----- Data for this task

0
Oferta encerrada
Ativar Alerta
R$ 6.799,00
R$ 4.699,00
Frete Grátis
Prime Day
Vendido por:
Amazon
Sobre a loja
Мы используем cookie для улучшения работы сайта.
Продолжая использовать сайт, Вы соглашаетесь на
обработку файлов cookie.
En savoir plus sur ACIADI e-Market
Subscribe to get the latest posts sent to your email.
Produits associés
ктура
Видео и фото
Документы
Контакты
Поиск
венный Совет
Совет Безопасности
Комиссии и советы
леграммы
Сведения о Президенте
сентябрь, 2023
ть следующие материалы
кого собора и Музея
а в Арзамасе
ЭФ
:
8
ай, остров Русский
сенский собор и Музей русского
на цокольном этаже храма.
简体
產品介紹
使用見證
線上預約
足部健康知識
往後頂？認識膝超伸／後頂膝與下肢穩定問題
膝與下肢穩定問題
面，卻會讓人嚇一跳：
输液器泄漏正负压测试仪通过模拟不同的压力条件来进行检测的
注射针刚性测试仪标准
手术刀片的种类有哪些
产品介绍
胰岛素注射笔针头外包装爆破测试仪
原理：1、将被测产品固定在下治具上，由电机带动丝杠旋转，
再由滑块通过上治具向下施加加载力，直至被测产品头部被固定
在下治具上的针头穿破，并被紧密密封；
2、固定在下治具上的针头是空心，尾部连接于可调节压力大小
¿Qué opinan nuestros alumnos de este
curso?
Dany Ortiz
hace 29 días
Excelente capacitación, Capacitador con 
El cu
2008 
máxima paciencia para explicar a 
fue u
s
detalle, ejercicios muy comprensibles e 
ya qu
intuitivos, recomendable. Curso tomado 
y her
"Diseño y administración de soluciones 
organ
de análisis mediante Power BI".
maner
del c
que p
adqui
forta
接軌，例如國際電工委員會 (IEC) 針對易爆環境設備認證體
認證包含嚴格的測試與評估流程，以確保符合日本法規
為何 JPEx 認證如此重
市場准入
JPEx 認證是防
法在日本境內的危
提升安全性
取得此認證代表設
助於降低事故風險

----------

What the task asks:
Each record above is to be restated word for word.

Exercise response:
0
Oferta encerrada
Ativar Alerta
R$ 6.799,00
R$ 4.699,00
Frete Grátis
Prime Day
Vendido por:
Amazon
Sobre a loja
Мы используем cookie для улучшения работы сайта.
Продолжая использовать сайт, Вы соглашаетесь на
обработку файлов cookie.
En savoir plus sur ACIADI e-Market
Subscribe to get the latest posts sent to your email.
Produits associés
ктура
Видео и фото
Документы
Контакты
Поиск
венный Совет
Совет Безопасности
Комиссии и советы
леграммы
Сведения о Президенте
сентябрь, 2023
ть следующие материалы
кого собора и Музея
а в Арзамасе
ЭФ
:
8
ай, остров Русский
сенский собор и Музей русского
на цокольном этаже храма.
简体
產品介紹
使用見證
線上預約
足部健康知識
往後頂？認識膝超伸／後頂膝與下肢穩定問題
膝與下肢穩定問題
面，卻會讓人嚇一跳：
输液器泄漏正负压测试仪通过模拟不同的压力条件来进行检测的
注射针刚性测试仪标准
手术刀片的种类有哪些
产品介绍
胰岛素注射笔针头外包装爆破测试仪
原理：1、将被测产品固定在下治具上，由电机带动丝杠旋转，
再由滑块通过上治具向下施加加载力，直至被测产品头部被固定
在下治具上的针头穿破，并被紧密密封；
2、固定在下治具上的针头是空心，尾部连接于可调节压力大小
¿Qué opinan nuestros alumnos de este
curso?
Dany Ortiz
hace 29 días
Excelente capacitación, Capacitador con 
El cu
2008 
máxima paciencia para explicar a 
fue u
s
detalle, ejercicios muy comprensibles e 
ya qu
intuitivos, recomendable. Curso tomado 
y her
"Diseño y administración de soluciones 
organ
de análisis mediante Power BI".
maner
del c
que p
adqui
forta
接軌，例如國際電工委員會 (IEC) 針對易爆環境設備認證體
認證包含嚴格的測試與評估流程，以確保符合日本法規
為何 JPEx 認證如此重
市場准入
JPEx 認證是防
法在日本境內的危
提升安全性
取得此認證代表設
助於降低事故風險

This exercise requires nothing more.